In some embodiments, the cost function is based on further information determined from the medical text data. For example, author information or other measure of quality of the report may be used. Other metadata associated with the text may be used. Authors might be themselves considered categories, or the seniority of the author may be used as relevant information. For example, a junior radiologist, consultant radiologist, specialist consultant radiologist e.g. neuroradiologist, may be used. As a non-limiting example, these categories may be expressed as a one-hot vector. In some embodiments, the cost function has a term rewarding text representations derived from the same radiologist or author.

The following description of matching process are provided, however, it will be understood that alternative matching processes may be performed. In general, the matching process comprises obtaining a mapping between the obtained abnormal image portions and the entities based on one or more properties derived from the image and the attributes extracted from the text. The matching process includes a pair-wise (or, in some cases, a group-wise) evaluation of the matches between each of the detected abnormal portion and entities and assigning a score representative of a match between the anomaly representation and the entity representation. The score may be referred to as a matching score. Each pairing (or grouping) therefore has a resulting matching score. The process includes selecting one or more pairs (or groups) based on the score. In some embodiments, the selection is based on the highest matching score. In some embodiments, the matching is a combinatorial optimisation assignment problem and involves a group or pair wise assignment process to find a best match between identified anomalies and entities. The properties and attributes used in the matching process are clinically informed.

In the present embodiment, performing the matching process includes generating at least a first representation, for example, a feature vector, for each identified abnormal portions and at least a second representation, for example, a further feature vector, for each identified entity.
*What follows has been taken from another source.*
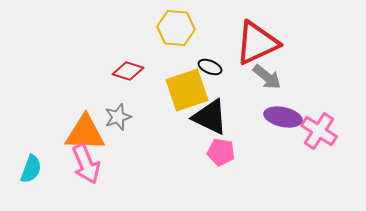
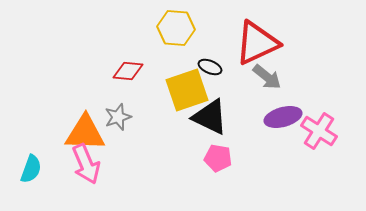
red diamond: rotated 12 degrees counterclockwise
purple ellipse: rotated 27 degrees counterclockwise
pink pentagon: moved 3 px left, 6 px down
The matching process includes evaluating the two representations and obtaining a score representing a degree of match between them. The matching of identified abnormal portions to entities is then based on the obtained score. In some embodiments, the representations may be combined when computing the cost function, for example, the feature vectors may be combined as a single representation such as a matrix or other multi-dimensional array.

The feature vectors are generated based on properties of the identified portions and corresponding attributes of the abnormal regions, for example, the feature vector for a first abnormal region incorporates properties of that abnormal region. The feature vector for an entity incorporates attributes of the entity. By constructing feature vectors in from image properties that correspond or are at least related to the attributes of the entities, a degree of match can be calculated using mathematical operations, such as a cosine similarity or other inner product based functions. In some embodiments, the properties selected for the image portion feature vector have a one-to-one correspondence to the properties selected for the entity feature vector. The matching process thus comprises obtaining a pair-wise (or group wise) degree of match between each identified region and each identified entity based on their corresponding properties and attributes, respectively, and selecting the closest matched pairs

At step 210, the matched data including paired or assigned matches are stored together as training data. The matched data provides training data in that the image portions assigned to an entity provide segmentation ground truth for a training process of a further model. The training data offers the abnormal regions/anomalies as segmentation ground truth for the class of matched entity.

At step 212, an evaluation step is performed on the matches. The evaluation step may include human input. Poor/failed matches can be either discarded or presented to human experts for review/annotation. The evaluation step may be a separate step for generating training data and/or verifying results or may form part of the training at step 24. An example evaluation step, is described with reference to FIG. 6.

At step 214, one or more further models are trained using at least the matched data, for example, by training circuitry 108 or by further model refining circuitry. In the present embodiment, a computer aided diagnosis model is trained. In some embodiments, the matched data is provided as input to a training data generation procedure for generating synthesised training data.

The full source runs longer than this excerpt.